[What is required]: For the entries below, return the line holding "Terug van weggeweest, ons gastenboek!" together with all lines after it, unchanged, and leave every picture out.

Collected data
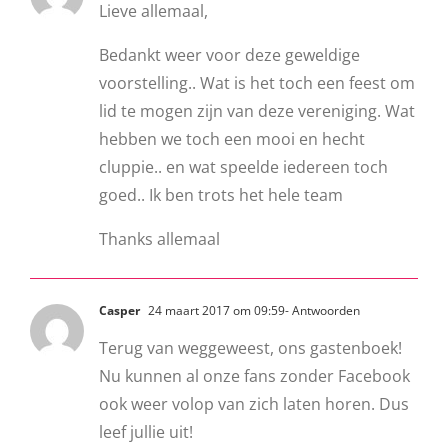
Lieve allemaal,
Bedankt weer voor deze geweldige
voorstelling.. Wat is het toch een feest om
lid te mogen zijn van deze vereniging. Wat
hebben we toch een mooi en hecht
cluppie.. en wat speelde iedereen toch
goed.. Ik ben trots het hele team
Thanks allemaal
Casper
24 maart 2017 om 09:59
- Antwoorden
Terug van weggeweest, ons gastenboek!
Nu kunnen al onze fans zonder Facebook
ook weer volop van zich laten horen. Dus
leef jullie uit!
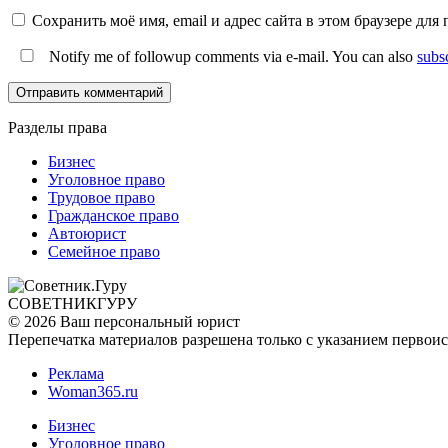
Сохранить моё имя, email и адрес сайта в этом браузере д
Notify me of followup comments via e-mail. You can also
subs
Разделы права
Бизнес
Уголовное право
Трудовое право
Гражданское право
Автоюрист
Семейное право
СОВЕТНИК
ГУРУ
© 2026 Ваш персональный юрист
Перепечатка материалов разрешена только с указанием первои
Реклама
Woman365.ru
Бизнес
Уголовное право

[Written response]:
Terug van weggeweest, ons gastenboek!
Nu kunnen al onze fans zonder Facebook
ook weer volop van zich laten horen. Dus
leef jullie uit!
Сохранить моё имя, email и адрес сайта в этом браузере д
Notify me of followup comments via e-mail. You can also
subs
Разделы права
Бизнес
Уголовное право
Трудовое право
Гражданское право
Автоюрист
Семейное право
СОВЕТНИК
ГУРУ
© 2026 Ваш персональный юрист
Перепечатка материалов разрешена только с указанием первои
Реклама
Woman365.ru
Бизнес
Уголовное право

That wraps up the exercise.